Wednesday, 12 October 2016
This year a coalition of over 50 wildlife organisations completed a stock take of our native wildlife. The resulting State of Nature 2016 report concluded that it is not too late to save UK nature, but if we are to do so then we must act now. Over half of the species examined in the report have declined since 1970, while more than one in 10 species are at risk of extinction.
This Biology Week, the Royal Society of Biology is asking you to choose your favourite mammal to raise awareness of their conservation needs. There are a total of 101 different species of mammal in and around the UK. Alongside The Mammal Society and People's Trust for Endangered Species this was narrowed down to a top 10 and now it's over to you to choose the UK's favourite mammal.
Choose from water vole, red squirrel, bottlenose dolphin, Scottish wildcat, otter, soprano pipistrelle, beaver, pine martin, hedgehog or fox.

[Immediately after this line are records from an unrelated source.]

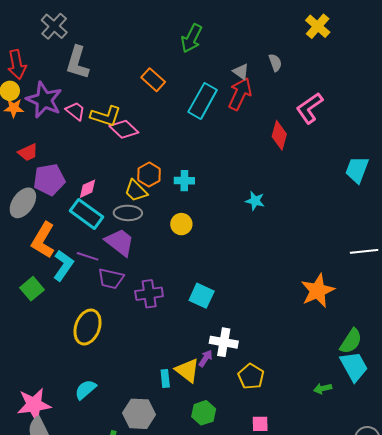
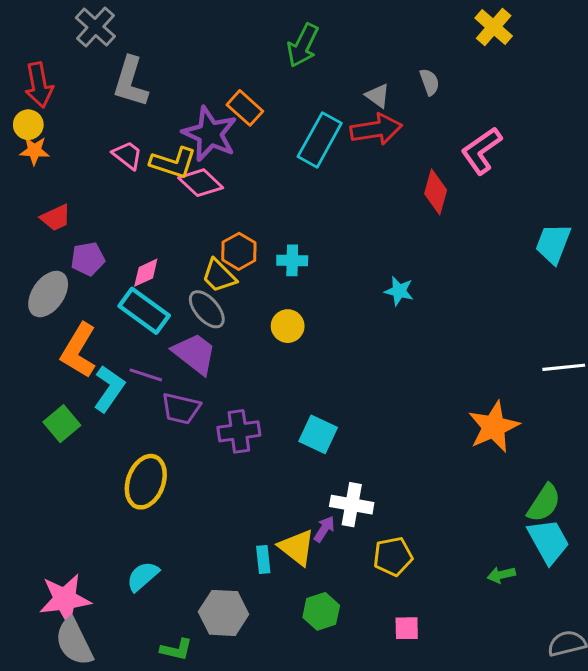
red arrow: (240, 94) -> (376, 129), turned 56
purple star: (44, 100) -> (210, 134), moved
purple pentagon: (49, 180) -> (88, 259), size x0.7
gray ellipse: (128, 213) -> (207, 309), turned 48
yellow pentagon: (251, 376) -> (393, 556), turned 30

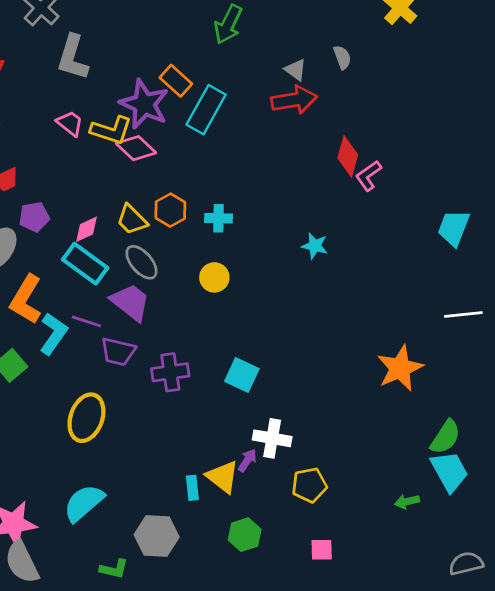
cyan rectangle: (320, 140) -> (206, 110), moved
pink L-shape: (481, 151) -> (368, 176), moved, size x0.7
cyan trapezoid: (553, 244) -> (454, 228), moved
yellow trapezoid: (219, 276) -> (132, 220), moved
cyan semicircle: (143, 576) -> (84, 503), size x1.4

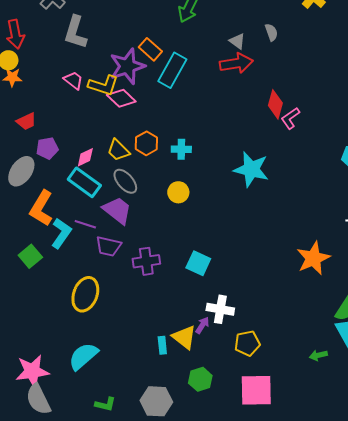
purple star: (144, 104) -> (127, 66), turned 30
cyan star: (315, 246) -> (251, 169), size x1.8
gray hexagon: (157, 536) -> (156, 401), moved
pink square: (322, 550) -> (256, 390), size x2.0

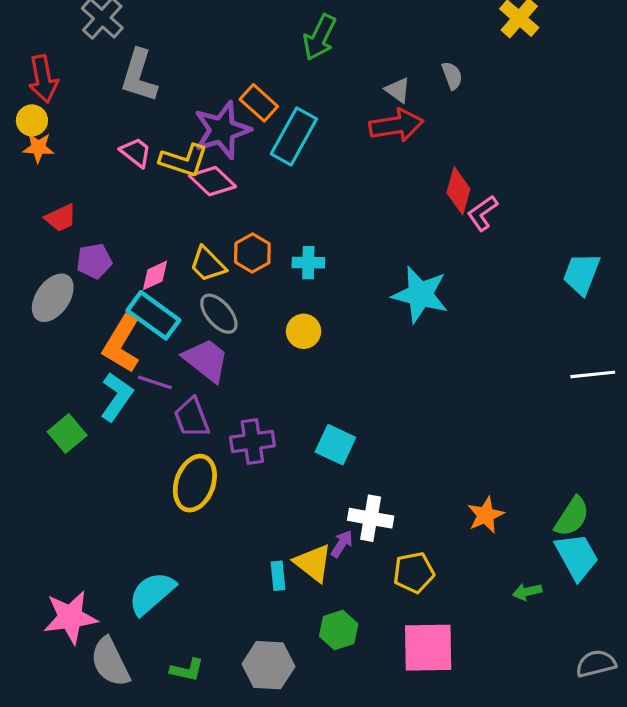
orange L-shape: (41, 208) -> (121, 344), moved
purple trapezoid: (108, 246) -> (192, 418), turned 56
orange star: (313, 258) -> (486, 515), moved, size x0.7
yellow ellipse: (85, 294) -> (195, 483), moved
gray semicircle: (38, 399) -> (110, 662), moved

Go to www.rsb.org.uk/get-involved/biologyweek/favourite-uk-mammal for more information.
Friday, 7 October 2016
Evenly pleached Cheshire hedge at Poulton Hall, Bebington.
Photo: Paul Loughnane
Who can think of the lowland Cheshire landscape without thinking of a network of oak lined hedgerows, dairy cattle and marl pits? Cheshire hedgerows are slowly declining, not so much being removed but mainly by neglect and repeated flailing which overcomes the hardiest of hedgerow plants, hawthorn. Hedges can be restored whilst keeping their boundary function by laying them, cutting the upright stems and bending them over to form an impenetrable living fence. The principle is easy but the practice is more complicated than it first seems. Skill is required to create a well-constructed and flowing hedge. Cutting the stems thin enough so the hedge regrows from the base but not so thinly that the stem dies is the trick. If you are interested in hedge laying there is a great opportunity to see the best cutters in country performing the art of hedge laying locally.

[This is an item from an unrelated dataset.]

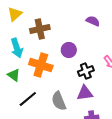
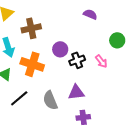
purple semicircle: (93, 21) -> (90, 14), moved
black cross: (86, 71) -> (77, 60), moved

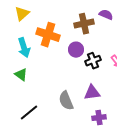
brown cross: (31, 28) -> (84, 24), moved
orange cross: (32, 64) -> (48, 35), moved
black line: (19, 98) -> (29, 113), moved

On Saturday 22nd October the National Hedge Laying Championship is coming to Cheshire for the first time ever and to stimulate local interest they have a debut Cheshire class of hedge laying. As well as Cheshire style hedge laying there will be nine other regional styles of hedge laid, all cut from the same hedgerow.

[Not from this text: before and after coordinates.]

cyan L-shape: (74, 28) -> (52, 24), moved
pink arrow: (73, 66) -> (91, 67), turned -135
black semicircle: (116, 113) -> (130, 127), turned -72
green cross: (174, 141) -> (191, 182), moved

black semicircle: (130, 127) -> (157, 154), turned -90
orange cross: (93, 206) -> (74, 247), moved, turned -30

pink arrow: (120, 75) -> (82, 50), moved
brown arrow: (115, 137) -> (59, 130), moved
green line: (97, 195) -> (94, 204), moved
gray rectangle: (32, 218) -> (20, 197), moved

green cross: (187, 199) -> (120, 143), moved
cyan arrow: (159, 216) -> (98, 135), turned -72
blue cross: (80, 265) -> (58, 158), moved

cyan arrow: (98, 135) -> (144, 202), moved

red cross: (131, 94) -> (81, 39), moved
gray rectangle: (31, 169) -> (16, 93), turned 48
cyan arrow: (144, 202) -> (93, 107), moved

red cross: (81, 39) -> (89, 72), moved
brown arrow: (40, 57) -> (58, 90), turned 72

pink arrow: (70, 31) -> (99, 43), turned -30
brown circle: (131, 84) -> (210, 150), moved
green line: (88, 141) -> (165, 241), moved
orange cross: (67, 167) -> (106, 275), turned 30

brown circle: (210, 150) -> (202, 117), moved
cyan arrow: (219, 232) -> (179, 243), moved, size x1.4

The regional hedge laying styles reflect the livestock to be retained, the terrain and climate of these regions. Cheshire laid hedges are one of the thinnest styles being used for turning dairy cattle. Laying hedges looks radical but restores the hedgerow from the base. It is a very modest fee to see such a national event, £5 a car; an incentive to car share. There will be a countryside show too. So share a car load and bring along your friends and make this Cheshire event a great success.
A week before the national event, on Friday 14th there will be an illustrated talk about hedge laying and the national competition at Heswall Hall at approximately 8pm, following the Wirral Wildlife Group AGM. So, if you would like to know what a hedge laying judge may be looking at come along and find out. It will make more of your day at the national championships.